With one uneasy feeling. Followed by pain. Followed by the color red.
Just two weeks after discovering my pregnancy, I found myself in the Emergency Room, certain my baby was gone.
I remember just how cold the exam room felt. No matter the warmth of the person who entered. All I could see was the cold steel against the room’s stark emptiness.
My sweet love kept trying to distract me. Even braved a blessed episode of “Sister Wives.” Just because he thought it would keep me occupied.
But there was only one screen I wanted to see. The one that would show a baby. Or lack thereof, whatever the case may be.
The pain was in the waiting. In the the wondering. In the not knowing.
I remember secretly thinking to myself, “If I just prop my feet up just so. Or lay here perfectly still. Maybe, just maybe, I can save my sweet babe.”
You see, the agony of miscarriage is you want to desperately do something. Somehow protect your child. But you are completely and utterly ineffective.
So you tell yourself you can keep your feet propped up just long enough. Lay at just the right angle for just the right amount of time. Just so you don’t go stark raving mad.
It is a battle for control. Over the life inside of you. Over what everyone else seems to think is inevitable.
The doctors. The nurses. The techs.
Or perhaps, you may even believe, God.
I remember bargaining with Him, pleading with Him, screaming at Him in privacy of my own mind,
“God, you said you had this! Remember that conversation? Remember?!?!?!?”
But before I could go any further, transport was there. And we were on our way to radiology. On our way to the answers we sought.
I have never choked back so many tears or doubts as I did in those ten minutes of travel. With only the bumps in the floor reminding to breathe. And only the squeeze of my husband’s hand keeping me from forcing him to wheel me back in the opposite direction.
But without warning, we were there. In a dark room that seemed tomb-like. So quiet, it was almost reverent.

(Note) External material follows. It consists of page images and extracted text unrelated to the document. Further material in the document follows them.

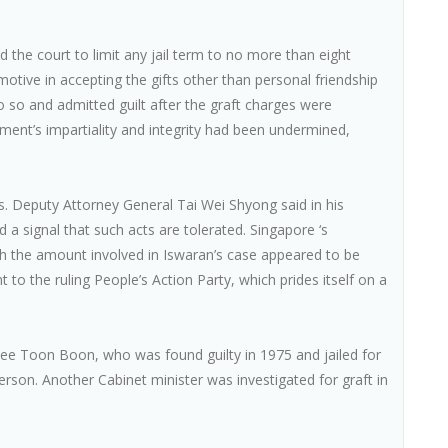
 the court to limit any jail term to no more than eight
tive in accepting the gifts other than personal friendship
 so and admitted guilt after the graft charges were
ent’s impartiality and integrity had been undermined,
hs. Deputy Attorney General Tai Wei Shyong said in his
a signal that such acts are tolerated. Singapore ‘s
gh the amount involved in Iswaran’s case appeared to be
 to the ruling People’s Action Party, which prides itself on a
Wee Toon Boon, who was found guilty in 1975 and jailed for
erson. Another Cabinet minister was investigated for graft in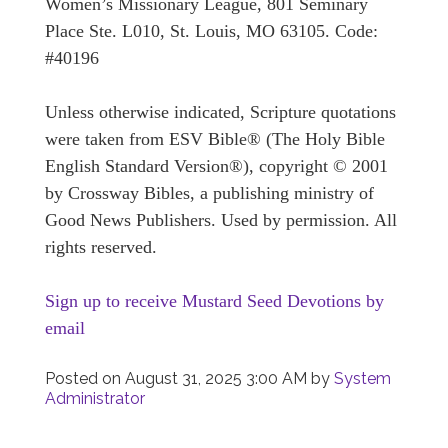
Women’s Missionary League, 801 Seminary
Place Ste. L010, St. Louis, MO 63105. Code:
#40196
Unless otherwise indicated, Scripture quotations
were taken from ESV Bible® (The Holy Bible
English Standard Version®), copyright © 2001
by Crossway Bibles, a publishing ministry of
Good News Publishers. Used by permission. All
rights reserved.
Sign up to receive Mustard Seed Devotions by
email
Posted on
August 31, 2025 3:00 AM
by
System
Administrator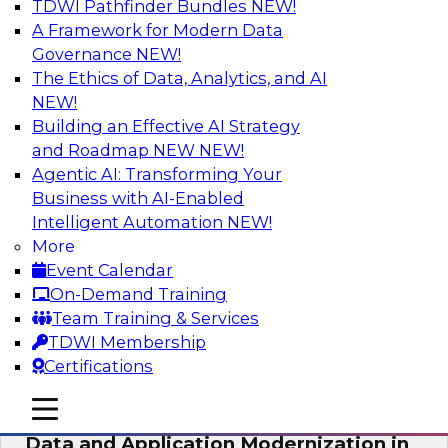
TDWI Pathfinder Bundles
NEW!
AI
A Framework for Modern Data
Governance
NEW!
The Ethics of Data, Analytics, and AI
NEW!
Future-Proof Your Customer Data
Strategy with a Lakehouse-First
Building an Effective AI Strategy
Approach
and Roadmap NEW
NEW!
Agentic AI: Transforming Your
This TDWI webinar focuses on how leading
Business with AI-Enabled
global retailer Skechers’ data team solved
Intelligent Automation
NEW!
challenges using a flexible and scalable toolset
More
plus a data lakehouse to unify, stitch, and
Event Calendar
maintain a massive amount of customer data.
On-Demand Training
Team Training & Services
Sponsored by ActionIQ, Databricks
TDWI Membership
Certifications
mobile toggle line
mobile toggle line
mobile toggle line
Data and Application Modernization in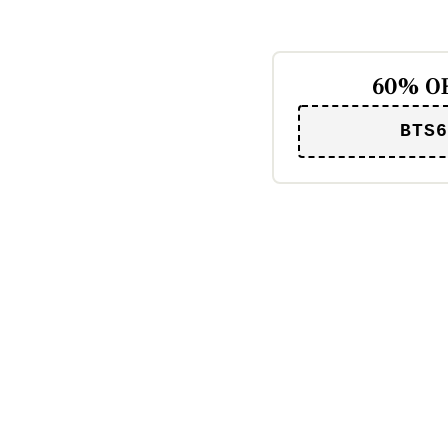
60% OF
BTS6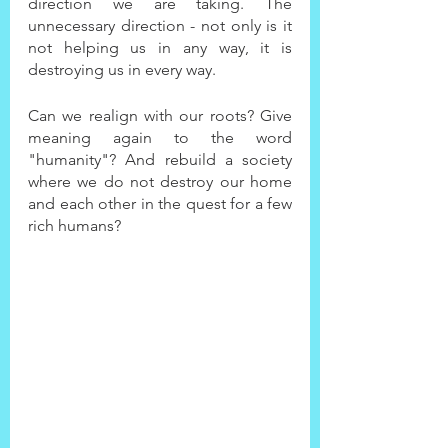
direction we are taking. The 
unnecessary direction - not only is it 
not helping us in any way, it is 
destroying us in every way.
Can we realign with our roots? Give 
meaning again to the word 
"humanity"? And rebuild a society 
where we do not destroy our home 
and each other in the quest for a few 
rich humans?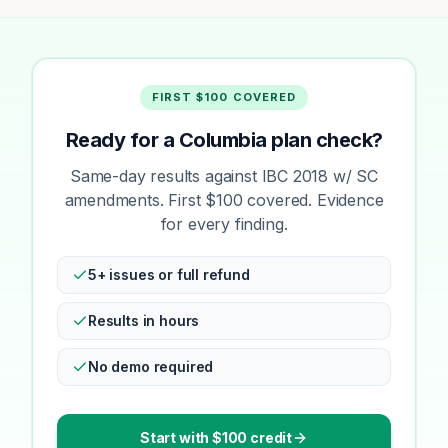
FIRST $100 COVERED
Ready for a Columbia plan check?
Same-day results against IBC 2018 w/ SC
amendments. First $100 covered. Evidence
for every finding.
5+ issues or full refund
Results in hours
No demo required
Start with $100 credit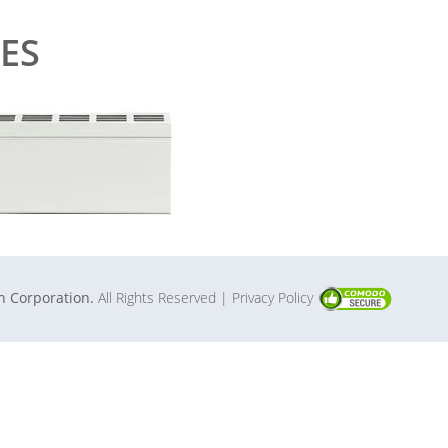
ES
in Corporation.
All Rights Reserved
| Privacy Policy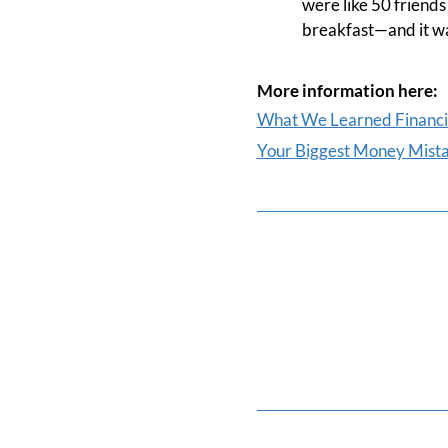
were like 50 friends
breakfast—and it wa
More information here:
What We Learned Financia
Your Biggest Money Mist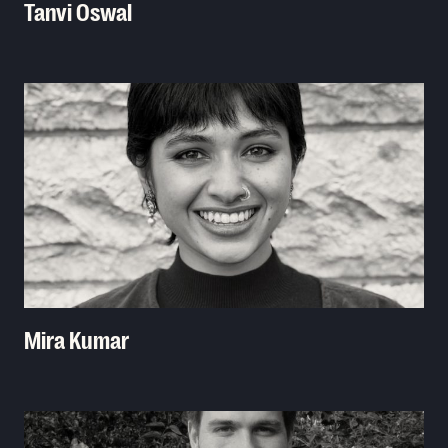
Tanvi Oswal
Read More
Mira Kumar
Read More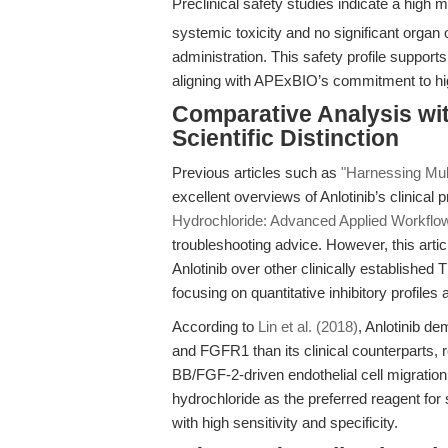
Preclinical safety studies indicate a high 
systemic toxicity and no significant organ 
administration. This safety profile support
aligning with APExBIO’s commitment to hig
Comparative Analysis with
Scientific Distinction
Previous articles such as
"Harnessing Mult
excellent overviews of Anlotinib’s clinical 
Hydrochloride: Advanced Applied Workflows
troubleshooting advice. However, this artic
Anlotinib over other clinically established 
focusing on quantitative inhibitory profile
According to
Lin et al. (2018)
, Anlotinib d
and FGFR1 than its clinical counterparts, 
BB/FGF-2-driven endothelial cell migration 
hydrochloride as the preferred reagent for
with high sensitivity and specificity.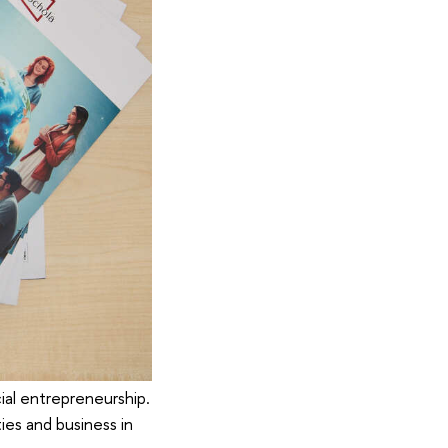
al entrepreneurship.
ies and business in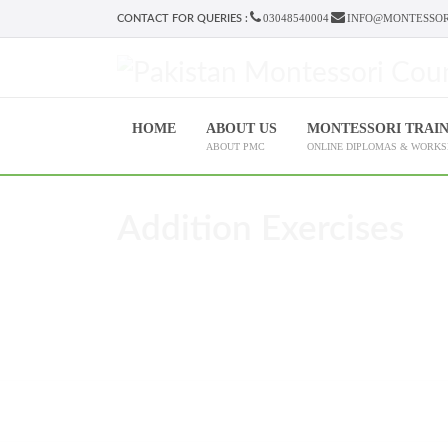
03048540004
INFO@MONTESSOR
CONTACT FOR QUERIES :
HOME
ABOUT US
MONTESSORI TRAI
ABOUT PMC
ONLINE DIPLOMAS & WORK
Addition Exercises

Amid the darkness, as the ultrasound began, we saw a tiny light. Flickering. Almost like a firefly.
The tech looked up and said, “Do you see that? Right there? That’s the heartbeat.”
Deep breaths. Tears of relief. And then smiles, for the first time since morning.
I was six weeks and zero days. And there was a heartbeat. A beautiful, flickering heartbeat.
A little light amid a dark day.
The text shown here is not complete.